Maines v. UN. COMP. BD. OF REV.

532 A.2d 1248, 110 Pa. Commw. 601, 1987 Pa. Commw. LEXIS 2738
CourtCommonwealth Court of Pennsylvania
DecidedOctober 30, 1987
DocketAppeal, 2397 C.D. 1986
StatusPublished
Cited by7 cases

This text of 532 A.2d 1248 (Maines v. UN. COMP. BD. OF REV.) is published on Counsel Stack Legal Research, covering Commonwealth Court of Pennsylvania primary law. Counsel Stack provides free access to over 12 million legal documents including statutes, case law, regulations, and constitutions.

Bluebook
Maines v. UN. COMP. BD. OF REV., 532 A.2d 1248, 110 Pa. Commw. 601, 1987 Pa. Commw. LEXIS 2738 (Pa. Ct. App. 1987).

Opinion

Opinion by

Judge Palladino,

Willard E. Maines (Petitioner) appeals from an order of the Unemployment Compensation Board of Review which affirmed a referees determination denying benefits to Petitioner. For the reasons set forth below, we reverse.

The facts in this matter are not in dispute. Petitioner worked for M. G. Industries (Employer) as a truck driver until September 16, 1985. During the summer of 1985, Petitioner was having a problem maintaining validity of his drivers license and, because of work schedule conflicts, was unable to take a drivers examination by August 16, 1985. Petitioners license nevertheless remained valid up to the time of his separation.

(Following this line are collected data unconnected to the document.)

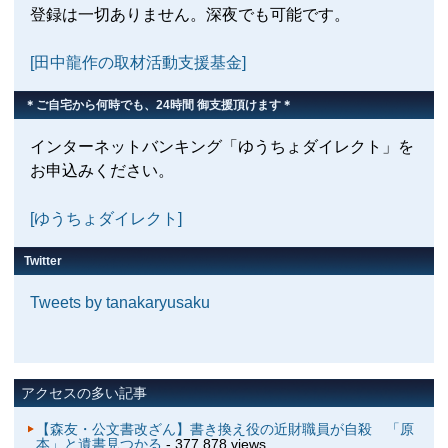
登録は一切ありません。深夜でも可能です。
[田中龍作の取材活動支援基金]
＊ご自宅から何時でも、24時間 御支援頂けます＊
インターネットバンキング「ゆうちょダイレクト」を
お申込みください。
[ゆうちょダイレクト]
Twitter
Tweets by tanakaryusaku
アクセスの多い記事
【森友・公文書改ざん】書き換え役の近財職員が自殺 「原
本」と遺書見つかる
- 377,878 views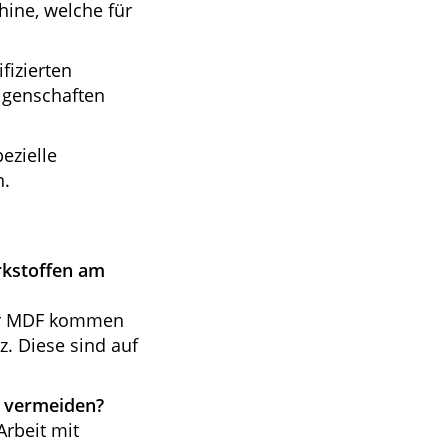
hine, welche für
fizierten
Eigenschaften
ezielle
n.
rkstoffen am
der MDF kommen
z. Diese sind auf
 vermeiden?
Arbeit mit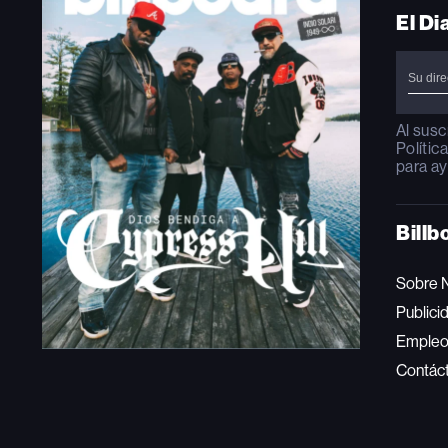
El Di
Al susc
Polític
para ay
Billb
Sobre 
Publici
Emple
Contác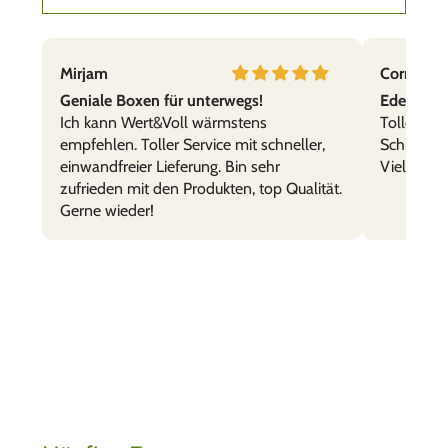
Mirjam
Cornelia,
Geniale Boxen für unterwegs!
Edelstahl
Ich kann Wert&Voll wärmstens
Tolle Prod
empfehlen. Toller Service mit schneller,
Schnelle 
einwandfreier Lieferung. Bin sehr
Vielen Da
zufrieden mit den Produkten, top Qualität.
Gerne wieder!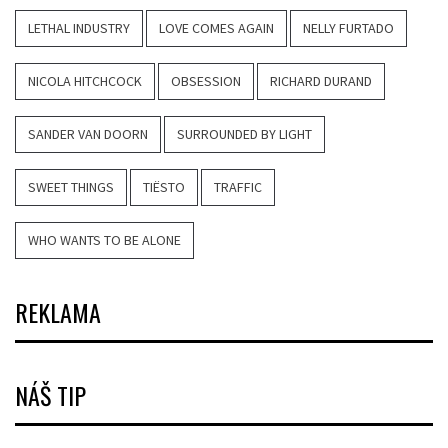
LETHAL INDUSTRY
LOVE COMES AGAIN
NELLY FURTADO
NICOLA HITCHCOCK
OBSESSION
RICHARD DURAND
SANDER VAN DOORN
SURROUNDED BY LIGHT
SWEET THINGS
TIËSTO
TRAFFIC
WHO WANTS TO BE ALONE
REKLAMA
NÁŠ TIP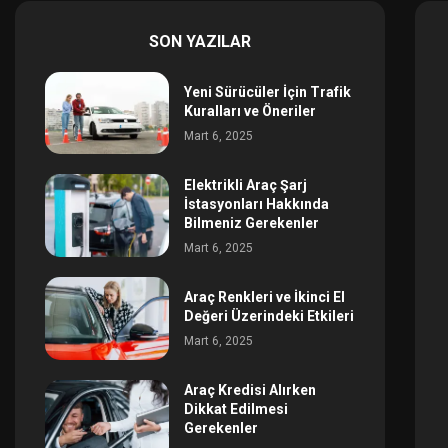
SON YAZILAR
Yeni Sürücüler İçin Trafik
Kuralları ve Öneriler
Mart 6, 2025
Elektrikli Araç Şarj
İstasyonları Hakkında
Bilmeniz Gerekenler
Mart 6, 2025
Araç Renkleri ve İkinci El
Değeri Üzerindeki Etkileri
Mart 6, 2025
Araç Kredisi Alırken
Dikkat Edilmesi
Gerekenler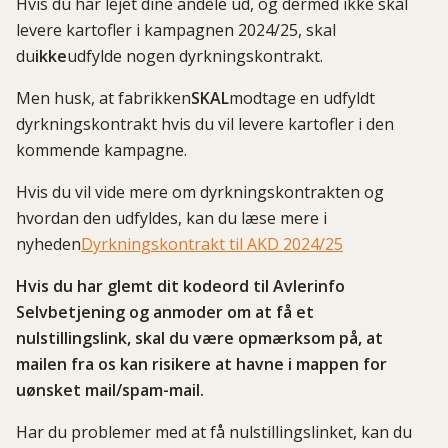
Hvis du har lejet dine andele ud, og dermed ikke skal
levere kartofler i kampagnen 2024/25, skal
du
ikke
udfylde nogen dyrkningskontrakt.
Men husk, at fabrikken
SKAL
modtage en udfyldt
dyrkningskontrakt hvis du vil levere kartofler i den
kommende kampagne.
Hvis du vil vide mere om dyrkningskontrakten og
hvordan den udfyldes, kan du læse mere i
nyheden
Dyrkningskontrakt til AKD 2024/25
Hvis du har glemt dit kodeord til Avlerinfo
Selvbetjening og anmoder om at få et
nulstillingslink, skal du være opmærksom på, at
mailen fra os kan risikere at havne i mappen for
uønsket mail/spam-mail.
Har du problemer med at få nulstillingslinket, kan du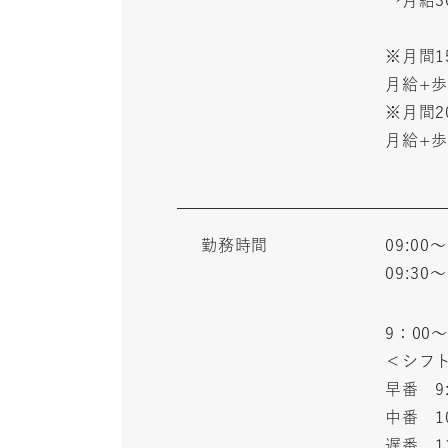
※月間1
月給+歩
※月間2
月給+歩
一生
勤務時間
09:00〜
09:30〜
9：00
＜シフ
早番 9:
中番 10
遅番 11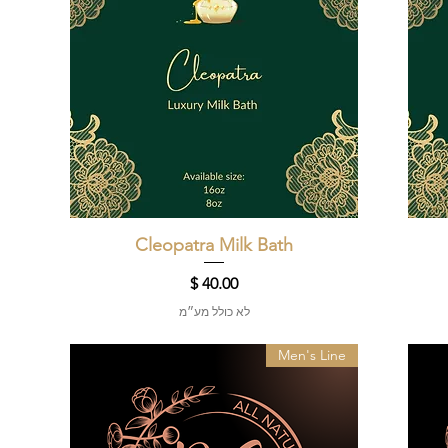
תצוגה מהירה
Cleopatra Milk Bath
מחיר
לא כולל מע״מ
Men's Line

On September 4, 1985, Employer gave Petitioner time off through September 9, 1985 in order to verify the validity of Petitioners license. On September 9, 1985, Petitioner was called to work and ordered to sign a “counselling report” containing Employers version of the events leading to Petitioners inability to take the drivers test by August 16, 1985. The report also contained the reason for his temporary separation from September 4-9, 1985. Petitioner disputed the allegations in the counselling report and refused to sign it. 1 Employer told Petitioner that he would not be permitted to continue working unless he signed the report.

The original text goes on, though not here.